## EXERCISE BRIEF
Lines of the material that include the word "Güncel" are to be counted; only their number should be given.

++++++

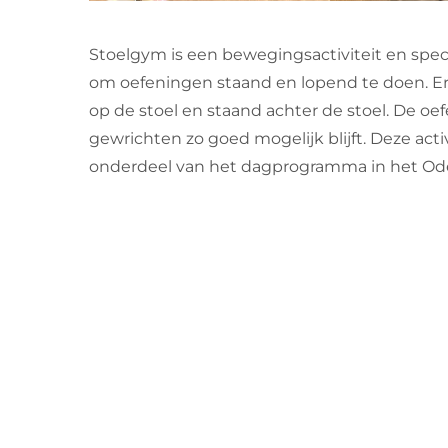
Stoelgym is een bewegingsactiviteit en spe
om oefeningen staand en lopend te doen. E
op de stoel en staand achter de stoel. De o
gewrichten zo goed mogelijk blijft. Deze acti
onderdeel van het dagprogramma in het Od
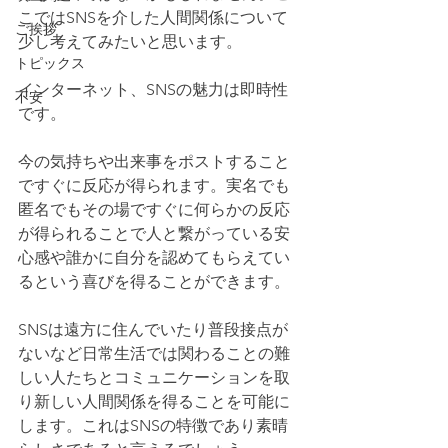
こではSNSを介した人間関係について
ご挨拶
少し考えてみたいと思います。
トピックス
インターネット、SNSの魅力は即時性
不安
です。
今の気持ちや出来事をポストすること
ですぐに反応が得られます。実名でも
匿名でもその場ですぐに何らかの反応
が得られることで人と繋がっている安
心感や誰かに自分を認めてもらえてい
るという喜びを得ることができます。
SNSは遠方に住んでいたり普段接点が
ないなど日常生活では関わることの難
しい人たちとコミュニケーションを取
り新しい人間関係を得ることを可能に
します。これはSNSの特徴であり素晴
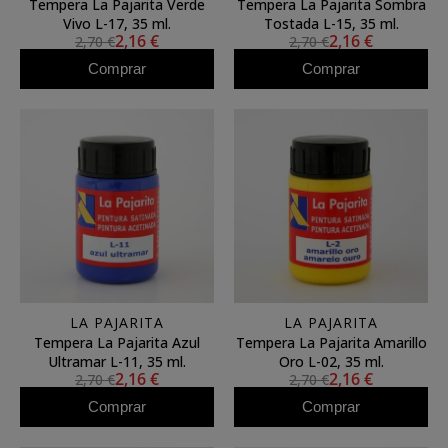
Tempera La Pajarita Verde
Tempera La Pajarita Sombra
Vivo L-17, 35 ml.
Tostada L-15, 35 ml.
2,16 €
2,16 €
2,70 €
2,70 €
Comprar
Comprar
LA PAJARITA
LA PAJARITA
Tempera La Pajarita Azul
Tempera La Pajarita Amarillo
Ultramar L-11, 35 ml.
Oro L-02, 35 ml.
2,16 €
2,16 €
2,70 €
2,70 €
Comprar
Comprar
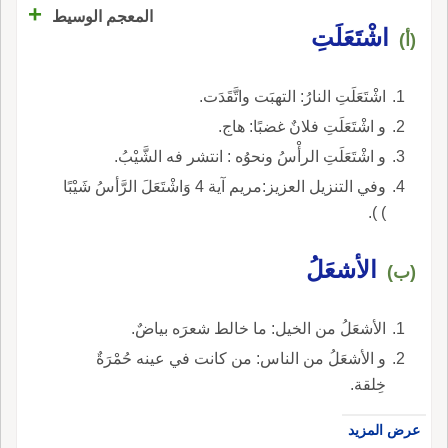
+
المعجم الوسيط
اشْتَعَلَتِ
(أ)
اشْتَعَلَتِ النارُ: التهبَت واتَّقَدَت.
و اشْتَعَلَتِ فلانٌ غضبًا: هاج.
و اشْتَعَلَتِ الرأْسُ ونحوُه : انتشر فه الشَّيْبُ.
وفي التنزيل العزيز:مريم آية 4 وَاشْتَعَلَ الرَّأسُ شَيْبًا
) ).
الأشعَلُ
(ب)
الأشعَلُ من الخيل: ما خالط شعرَه بياضٌ.
و الأشعَلُ من الناس: من كانت في عينه حُمْرَةٌ
خِلقة.
عرض المزيد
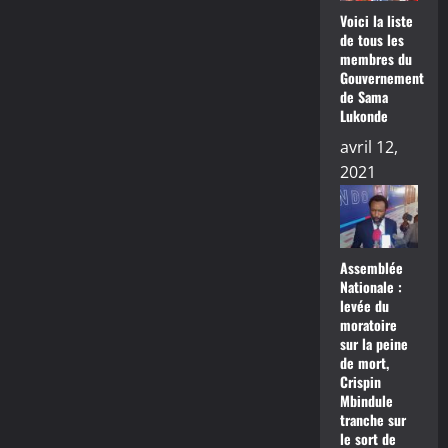
Voici la liste
de tous les
membres du
Gouvernement
de Sama
Lukonde
avril 12,
2021
Assemblée
Nationale :
levée du
moratoire
sur la peine
de mort,
Crispin
Mbindule
tranche sur
le sort de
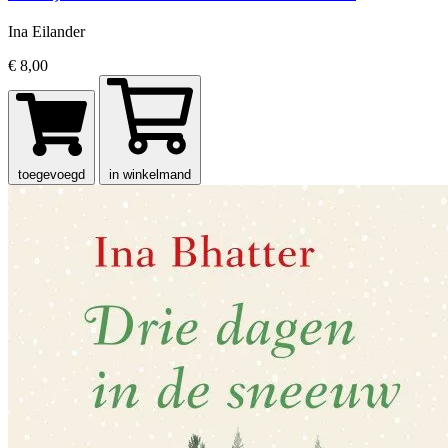
Ina Eilander
€ 8,00
toegevoegd
in winkelmand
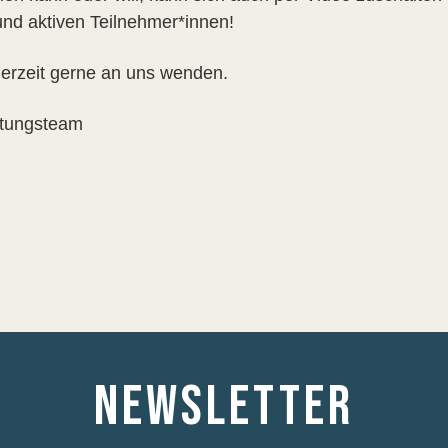
 und aktiven Teilnehmer*innen!
derzeit gerne an uns wenden.
itungsteam
NEWSLETTER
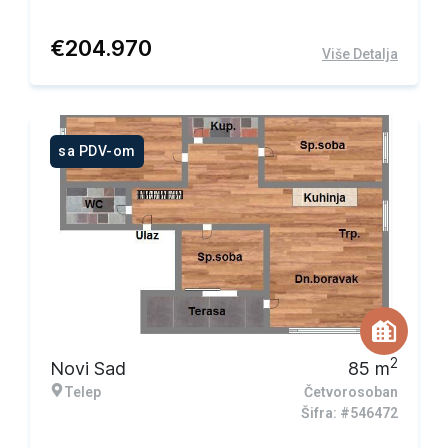
€
204.970
Više Detalja
sa PDV-om
2
Novi Sad
85
m
Telep
Četvorosoban
Šifra: #546472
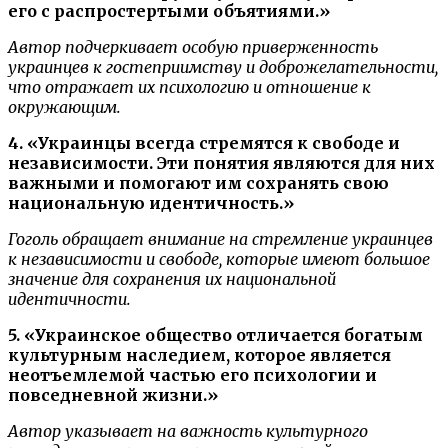
его с распростертыми объятиями.»
Автор подчеркивает особую приверженность
украинцев к гостеприимству и доброжелательности,
что отражает их психологию и отношение к
окружающим.
4. «Украинцы всегда стремятся к свободе и
независимости. Эти понятия являются для них
важными и помогают им сохранять свою
национальную идентичность.»
Гоголь обращает внимание на стремление украинцев
к независимости и свободе, которые имеют большое
значение для сохранения их национальной
идентичности.
5. «Украинское общество отличается богатым
культурным наследием, которое является
неотъемлемой частью его психологии и
повседневной жизни.»
Автор указывает на важность культурного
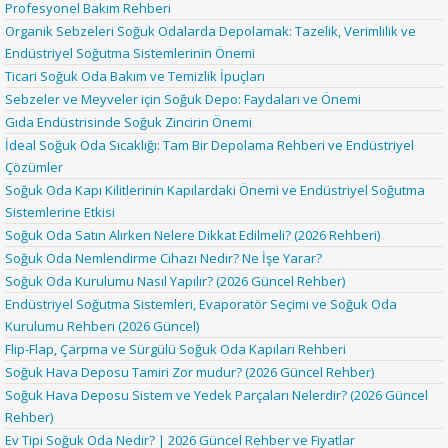
Profesyonel Bakım Rehberi
Organik Sebzeleri Soğuk Odalarda Depolamak: Tazelik, Verimlilik ve
Endüstriyel Soğutma Sistemlerinin Önemi
Ticari Soğuk Oda Bakım ve Temizlik İpuçları
Sebzeler ve Meyveler için Soğuk Depo: Faydaları ve Önemi
Gıda Endüstrisinde Soğuk Zincirin Önemi
İdeal Soğuk Oda Sıcaklığı: Tam Bir Depolama Rehberi ve Endüstriyel
Çözümler
Soğuk Oda Kapı Kilitlerinin Kapılardaki Önemi ve Endüstriyel Soğutma
Sistemlerine Etkisi
Soğuk Oda Satın Alırken Nelere Dikkat Edilmeli? (2026 Rehberi)
Soğuk Oda Nemlendirme Cihazı Nedir? Ne İşe Yarar?
Soğuk Oda Kurulumu Nasıl Yapılır? (2026 Güncel Rehber)
Endüstriyel Soğutma Sistemleri, Evaporatör Seçimi ve Soğuk Oda
Kurulumu Rehberi (2026 Güncel)
Flip-Flap, Çarpma ve Sürgülü Soğuk Oda Kapıları Rehberi
Soğuk Hava Deposu Tamiri Zor mudur? (2026 Güncel Rehber)
Soğuk Hava Deposu Sistem ve Yedek Parçaları Nelerdir? (2026 Güncel
Rehber)
Ev Tipi Soğuk Oda Nedir? | 2026 Güncel Rehber ve Fiyatlar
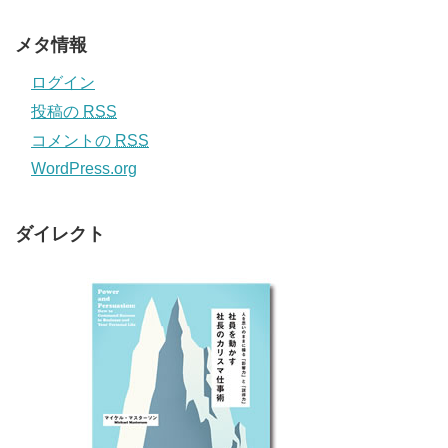
メタ情報
ログイン
投稿の
RSS
コメントの
RSS
WordPress.org
ダイレクト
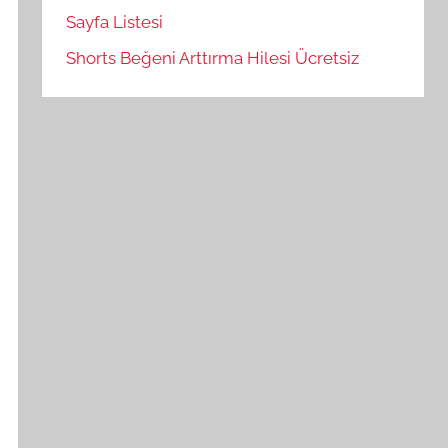
Sayfa Listesi
Shorts Beğeni Arttırma Hilesi Ücretsiz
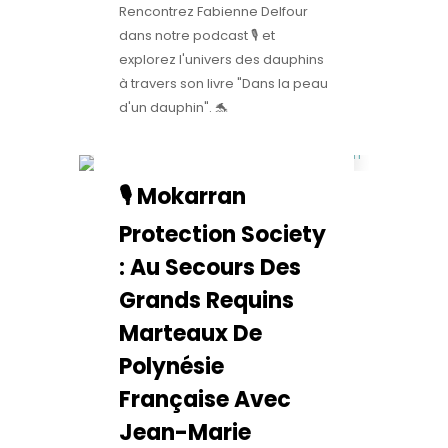
Rencontrez Fabienne Delfour
dans notre podcast 🎙️ et
explorez l'univers des dauphins
à travers son livre "Dans la peau
d'un dauphin". 🐬
🎙️ Mokarran
Protection Society
: Au Secours Des
Grands Requins
Marteaux De
Polynésie
Française Avec
Jean-Marie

++++++

## SOLUTION TO THE PROBLEM
5